8. The system of claim 6, wherein the pressure-compensated-flow-control valve comprises a restriction orifice in the fluid passage.

9. The system of claim 8, wherein the pressure-compensated-flow-control valve comprises an upstream-pressure-sensing passage and a downstream-pressure-sensing passage.

10. The system of claim 6, comprising a spring configured to drive the piston axially to uncover a fluid passage.

11. The system of claim 1, comprising a second valve fluidly coupled to the first valve, wherein the second valve is configured to increase and decrease the fluid flow through the auxiliary nozzle.
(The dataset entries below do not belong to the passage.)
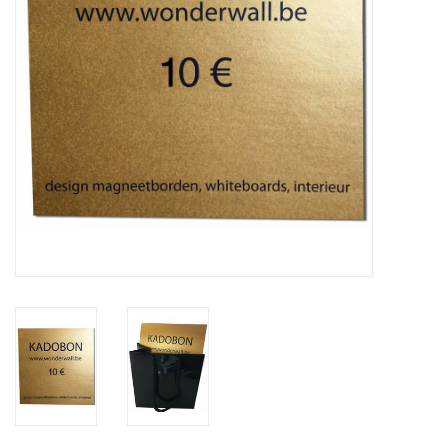
Etagères Shelves
Rectangulaire, carrées, rondes
tableau magnétique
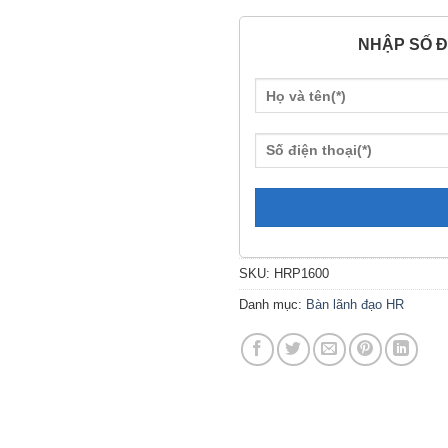
NHẬP SỐ Đ
SKU:
HRP1600
Danh mục:
Bàn lãnh đạo HR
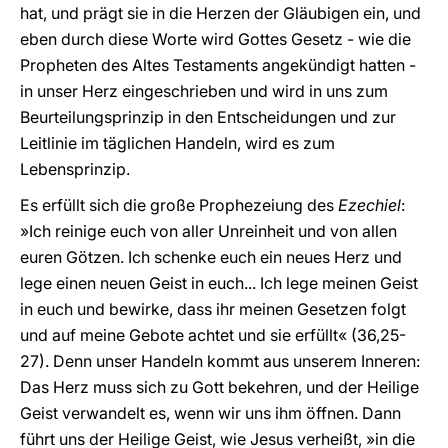
hat, und prägt sie in die Herzen der Gläubigen ein, und
eben durch diese Worte wird Gottes Gesetz - wie die
Propheten des Altes Testaments angekündigt hatten -
in unser Herz eingeschrieben und wird in uns zum
Beurteilungsprinzip in den Entscheidungen und zur
Leitlinie im täglichen Handeln, wird es zum
Lebensprinzip.
Es erfüllt sich die große Prophezeiung des
Ezechiel
:
»Ich reinige euch von aller Unreinheit und von allen
euren Götzen. Ich schenke euch ein neues Herz und
lege einen neuen Geist in euch... Ich lege meinen Geist
in euch und bewirke, dass ihr meinen Gesetzen folgt
und auf meine Gebote achtet und sie erfüllt« (36,25-
27). Denn unser Handeln kommt aus unserem Inneren:
Das Herz muss sich zu Gott bekehren, und der Heilige
Geist verwandelt es, wenn wir uns ihm öffnen. Dann
führt uns der Heilige Geist, wie Jesus verheißt, »in die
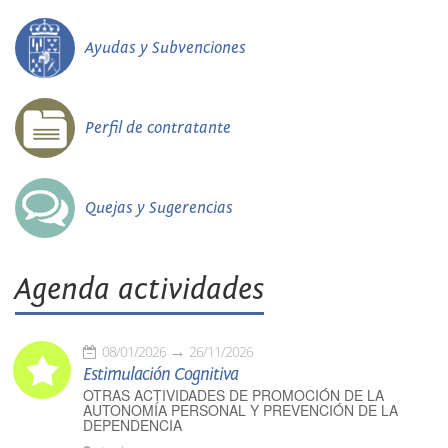
Ayudas y Subvenciones
Perfil de contratante
Quejas y Sugerencias
Agenda actividades
08/01/2026
26/11/2026
Estimulación Cognitiva
OTRAS ACTIVIDADES DE PROMOCIÓN DE LA
AUTONOMÍA PERSONAL Y PREVENCIÓN DE LA
DEPENDENCIA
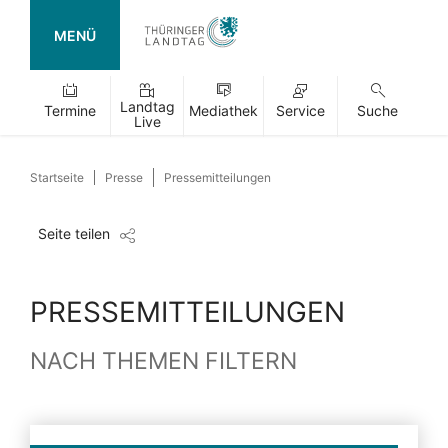
MENÜ
Landtag
Termine
Mediathek
Service
Suche
Live
Startseite
Presse
Pressemitteilungen
Seite teilen
PRESSEMITTEILUNGEN
NACH THEMEN FILTERN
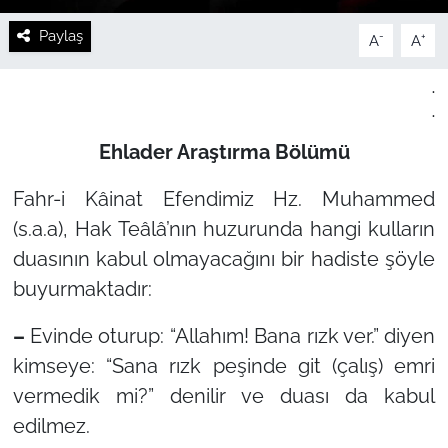
Paylaş
-
+
A
A
.
.
Ehlader Araştırma Bölümü
Fahr-i Kâinat Efendimiz Hz. Muhammed
(s.a.a), Hak Teâlâ’nın huzurunda hangi kulların
duasının kabul olmayacağını bir hadiste şöyle
buyurmaktadır:
–
Evinde oturup:
“Allahım! Bana rızk ver.”
diyen
kimseye: “Sana rızk peşinde git (çalış) emri
vermedik mi?” denilir ve duası da kabul
edilmez.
12. The system of claim 1, comprising a controller configured to control the first valve to control the fluid flow through the first auxiliary nozzle.

13. A system, comprising:

a hydraulic turbine system, comprising: a hydraulic turbine, comprising: a hydraulic body with a runner chamber; a runner within the runner chamber; a primary nozzle fluidly coupled to the runner chamber; an auxiliary nozzle fluidly coupled to the runner chamber and configured to equalize pressure in the runner chamber; and a pressure-compensated-flow-control valve fluidly coupled to the auxiliary nozzle and configured to control a fluid flow into the runner chamber.

14. The system of claim 13, wherein the pressure-compensated-flow-control valve comprises a piston in a piston chamber, and the piston is configured to move axially to cover and uncover a fluid passage through the pressure-compensated-flow-control valve.
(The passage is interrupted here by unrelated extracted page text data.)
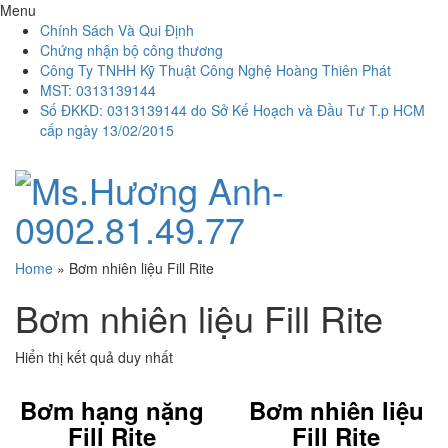
Menu
Chính Sách Và Qui Định
Chứng nhận bộ công thương
Công Ty TNHH Kỹ Thuật Công Nghệ Hoàng Thiên Phát
MST: 0313139144
Số ĐKKD: 0313139144 do Sở Kế Hoạch và Đầu Tư T.p HCM
cấp ngày 13/02/2015
Home
»
Bơm nhiên liệu Fill Rite
Bơm nhiên liệu Fill Rite
Hiển thị kết quả duy nhất
Bơm hạng nặng
Bơm nhiên liệu
Fill Rite
Fill Rite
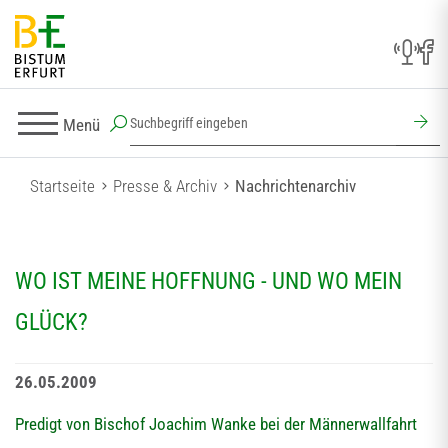
Menü
Startseite
Presse & Archiv
Nachrichtenarchiv
WO IST MEINE HOFFNUNG - UND WO MEIN
GLÜCK?
26.05.2009
Predigt von Bischof Joachim Wanke bei der Männerwallfahrt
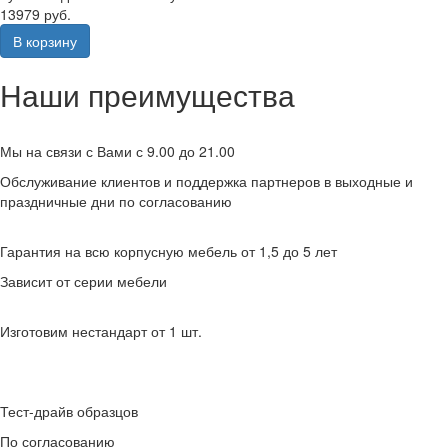
13979 руб.
В корзину
Наши преимущества
Мы на связи с Вами с 9.00 до 21.00
Обслуживание клиентов и поддержка партнеров в выходные и
праздничные дни по согласованию
Гарантия на всю корпусную мебель от 1,5 до 5 лет
Зависит от серии мебели
Изготовим нестандарт от 1 шт.
Тест-драйв образцов
По согласованию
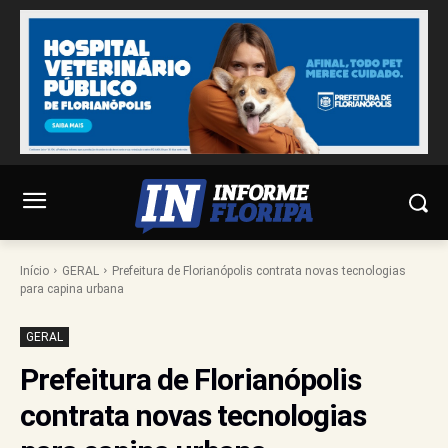
Início
GERAL
Prefeitura de Florianópolis contrata novas tecnologias
para capina urbana
GERAL
Prefeitura de Florianópolis
contrata novas tecnologias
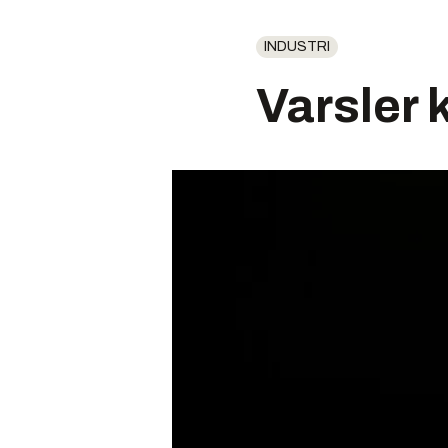
INDUSTRI
Varsler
15. The system of claim 14, wherein the pressure-compensated-flow-control valve comprises a restriction orifice in the fluid passage.

16. The system of claim 13, wherein the pressure-compensated-flow-control valve comprises an upstream-pressure-sensing passage and a downstream-pressure-sensing passage.

17. The system of claim 14, comprising a spring configured to drive the piston axially to uncover the fluid passage.

18. A system, comprising:

a hydraulic turbine system, comprising: a first hydraulic turbine, comprising: a first hydraulic body with a first runner chamber; a first runner within the first runner chamber; a first primary nozzle fluidly coupled to the first runner chamber; a first auxiliary nozzle fluidly coupled to the first runner chamber and configured to equalize pressure in the first runner chamber; and a second hydraulic turbine, comprising: a second hydraulic body with a second runner chamber; a second runner within the second runner chamber; a second primary nozzle fluidly coupled to the second runner chamber; and a second auxiliary nozzle fluidly coupled to the second runner chamber and configured to equalize pressure in the second runner chamber; and a valve fluidly coupled to the first auxiliary nozzle and the second auxiliary nozzle and configured to simultaneously control a fluid flow into the first runner chamber and the second runner chamber.

19. The system of claim 18, wherein the valve comprises a gate with a first opening and a second opening, the first opening controls fluid flow to the first auxiliary nozzle, and the second opening controls fluid flow to the second auxiliary nozzle.

20. The system of claim 19, comprising an actuator coupled to gate.